May 27th, 2010

Argentina: A Very Brief Story on the Importance of Independent Monetary Policy

Much has been said about the lack of monetary tools available to the Greeks in their fight to remain a solvent sovereign. While not entirely similar to the Greek situation, Argentina’s currency board regime in the 1990s is a good example of the importance of independent monetary policy. This cautionary tale goes as follows:

After an inflationary period in the late 1980s, Argentina created a currency board arrangement in which the Argentinean peso was pegged to the U.S. dollar. During the peak periods of hyperinflation, Argentineans had begun to reject the peso and demand the U.S. dollar instead. The currency board arrangement constrained the Argentinean Central Bank to keep its dollar reserves at the same level as the cash in circulation. Thus, in pegging the peso to the dollar, the Argentinean currency board tamed inflation by restoring the function of money as a store of value. However, in 2001, a decade after its creation, Argentina’s currency board collapsed amidst a run on the currency and a broader financial crisis.

The question, therefore, is what caused an effective inflation fighting mechanism to suddenly collapse? The answer: inherent features of the mechanism itself; the currency board arrangement allowed Argentina’s nominal exchange rate to become substantially overvalued. To understand this point, it is necessary to understand Argentina’s trade structure.

Argentina had a relatively diversified trading pattern with nations whose currencies fluctuate against the U.S. dollar. In pegging the peso to the dollar, only trade with the United States gained price stability. However, other important trading partners, such as Brazil, saw prices fluctuate. Thus, when the Brazilian real depreciated in the late 1990s and the U.S. dollar appreciated, Argentina’s exports became uncompetitive to many of the country’s major trading partners. This in turn hurt the export sector in Argentina and its total output. For this reason capital inflows began to decline in 1999 and foreign exchange reserves started to decrease.

Typically, to emerge from such a period of weakened economic activity, a country needs to engage in fiscal expansionary policy that stimulates demand. The problem was that Argentina did not possess a substantial amount of foreign reserves to continue to engage in deficit spending. The only other policy option that would have been available to the Argentineans had also been taken away; the currency board arrangement itself precluded Argentina from making requisite changes to monetary policy. This meant that both fiscal and monetary policy, under the currency board arrangement, were practically impossible.

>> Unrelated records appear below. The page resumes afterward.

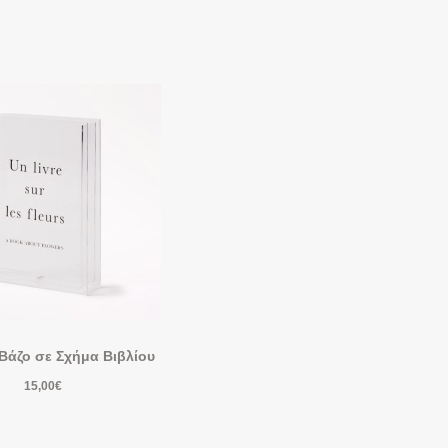
Βάζο σε Σχήμα Βιβλίου
15,00
€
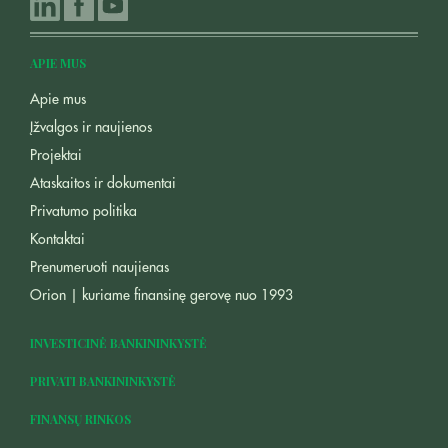
APIE MUS
Apie mus
Įžvalgos ir naujienos
Projektai
Ataskaitos ir dokumentai
Privatumo politika
Kontaktai
Prenumeruoti naujienas
Orion | kuriame finansinę gerovę nuo 1993
INVESTICINĖ BANKININKYSTĖ
PRIVATI BANKININKYSTĖ
FINANSŲ RINKOS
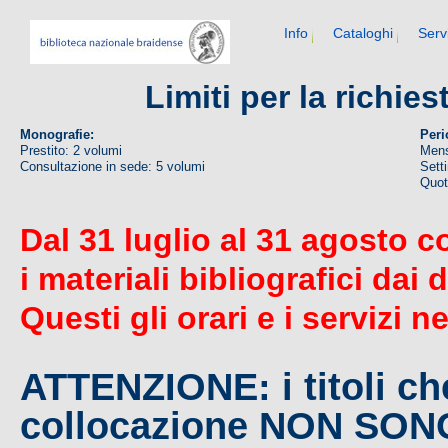
Info
Cataloghi
Serv
Limiti per la richie
Monografie:
Peri
Prestito: 2 volumi
Mens
Consultazione in sede: 5 volumi
Sett
Quoti
Dal 31 luglio al 31 agosto c
i materiali bibliografici dai 
Questi gli orari e i servizi n
ATTENZIONE: i titoli c
collocazione NON SO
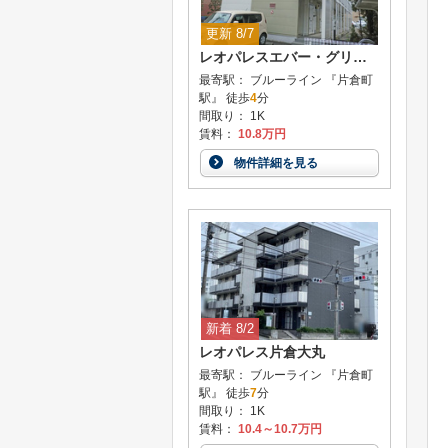
更新 8/7
レオパレスエバー・グリーン
最寄駅： ブルーライン 『片倉町
駅』 徒歩
4
分
間取り： 1K
賃料：
10.8万円
物件詳細を見る
新着 8/2
レオパレス片倉大丸
最寄駅： ブルーライン 『片倉町
駅』 徒歩
7
分
間取り： 1K
賃料：
10.4～10.7万円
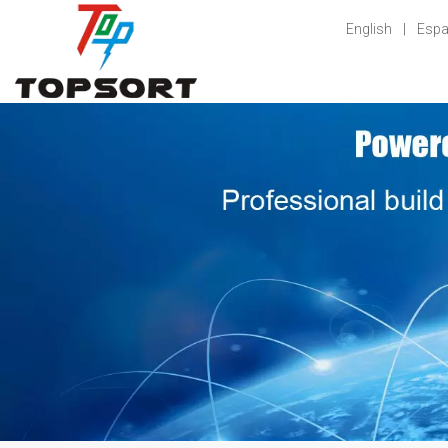
English
|
Espa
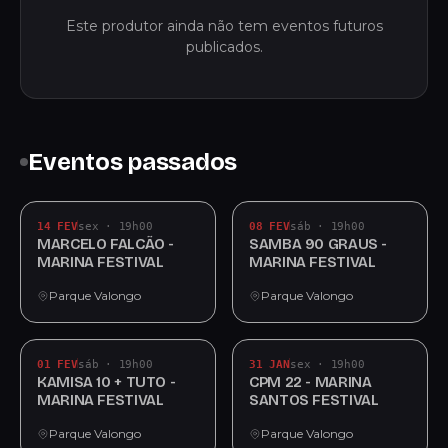
Este produtor ainda não tem eventos futuros
publicados.
Eventos passados
14 FEV
sex · 19h00
08 FEV
sáb · 19h00
MARCELO FALCÃO -
SAMBA 90 GRAUS -
MARINA FESTIVAL
MARINA FESTIVAL
Parque Valongo
Parque Valongo
01 FEV
sáb · 19h00
31 JAN
sex · 19h00
KAMISA 10 + TUTO -
CPM 22 - MARINA
MARINA FESTIVAL
SANTOS FESTIVAL
Parque Valongo
Parque Valongo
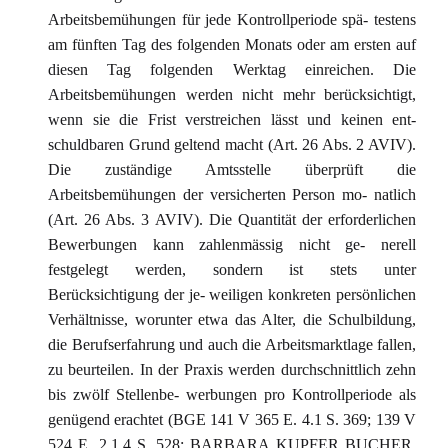
Arbeitsbemühungen für jede Kontrollperiode spä- testens
am fünften Tag des folgenden Monats oder am ersten auf
diesen Tag folgenden Werktag einreichen. Die
Arbeitsbemühungen werden nicht mehr berücksichtigt,
wenn sie die Frist verstreichen lässt und keinen ent-
schuldbaren Grund geltend macht (Art. 26 Abs. 2 AVIV).
Die zuständige Amtsstelle überprüft die
Arbeitsbemühungen der versicherten Person mo- natlich
(Art. 26 Abs. 3 AVIV). Die Quantität der erforderlichen
Bewerbungen kann zahlenmässig nicht ge- nerell
festgelegt werden, sondern ist stets unter
Berücksichtigung der je- weiligen konkreten persönlichen
Verhältnisse, worunter etwa das Alter, die Schulbildung,
die Berufserfahrung und auch die Arbeitsmarktlage fallen,
zu beurteilen. In der Praxis werden durchschnittlich zehn
bis zwölf Stellenbe- werbungen pro Kontrollperiode als
genügend erachtet (BGE 141 V 365 E. 4.1 S. 369; 139 V
524 E. 2.1.4 S. 528; BARBARA KUPFER BUCHER,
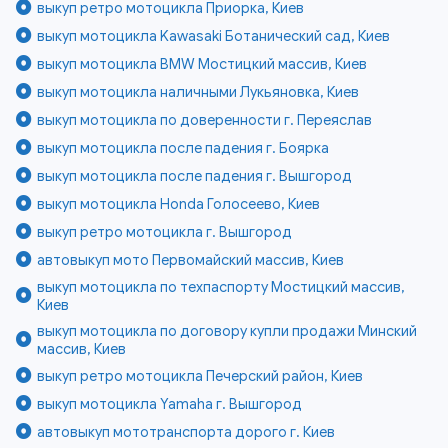
выкуп ретро мотоцикла Приорка, Киев
выкуп мотоцикла Kawasaki Ботанический сад, Киев
выкуп мотоцикла BMW Мостицкий массив, Киев
выкуп мотоцикла наличными Лукьяновка, Киев
выкуп мотоцикла по доверенности г. Переяслав
выкуп мотоцикла после падения г. Боярка
выкуп мотоцикла после падения г. Вышгород
выкуп мотоцикла Honda Голосеево, Киев
выкуп ретро мотоцикла г. Вышгород
автовыкуп мото Первомайский массив, Киев
выкуп мотоцикла по техпаспорту Мостицкий массив,
Киев
выкуп мотоцикла по договору купли продажи Минский
массив, Киев
выкуп ретро мотоцикла Печерский район, Киев
выкуп мотоцикла Yamaha г. Вышгород
автовыкуп мототранспорта дорого г. Киев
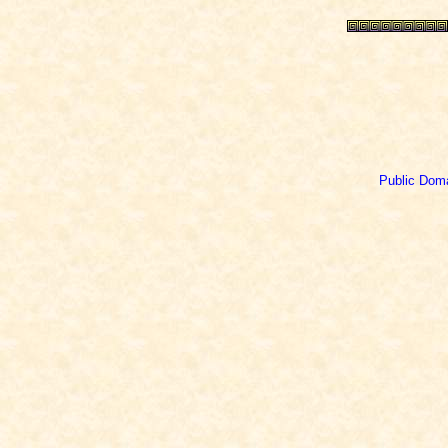
Public Dom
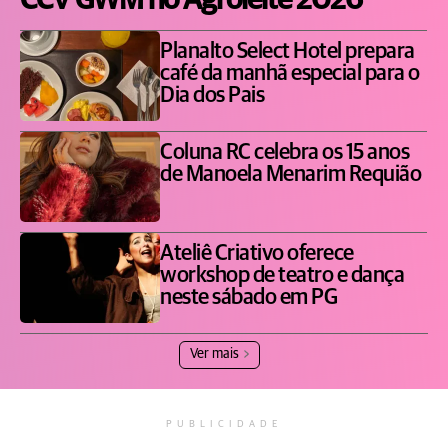
CCV GWM no Agroleite 2026
Planalto Select Hotel prepara
café da manhã especial para o
Dia dos Pais
Coluna RC celebra os 15 anos
de Manoela Menarim Requião
Ateliê Criativo oferece
workshop de teatro e dança
neste sábado em PG
Ver mais
PUBLICIDADE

Ultimately, in January of 2002, Argentina halted its decade old currency board arrangement to devalue its peso and set it to $.71. This devaluation ultimately deteriorated the balance sheet of the banks, as liabilities grew (due to the depreciated exchange rate), while their asset values decreased due to a surge in non-performing loans as borrowers struggled to pay back dollar denominated debt (which had become a whole lot more expensive).

The currency board arrangement made it practically impossible for Argentina to make discretionary changes to monetary policy. A floating exchange rate could have effectively responded to external shocks, correcting for overvaluations of the Argentinean peso. An exit from the currency board in the mid-1990s, after inflation had been tamed, would have provided Argentinean monetary authorities the requisite tools to more effectively react to the appreciating nominal exchange rate. The point is that the basic ability to make discretionary changes in the nominal exchange rate would probably have reduced the likelihood of crisis and a currency run.

So, that is the Argentinean story. While it differs markedly from the problems associated with Greece, it presents the central theme that central banks need to have the tools to respond to economic problems. Both countries tried to participate in an optimum currency area whereby monetary policy was imported. In the case of Argentina, policy was imported from the US; the Greeks have been importing policy from the European Central Bank since the establishment of the Euro area. The former certainly didn’t work, the latter doesn’t seem to be either.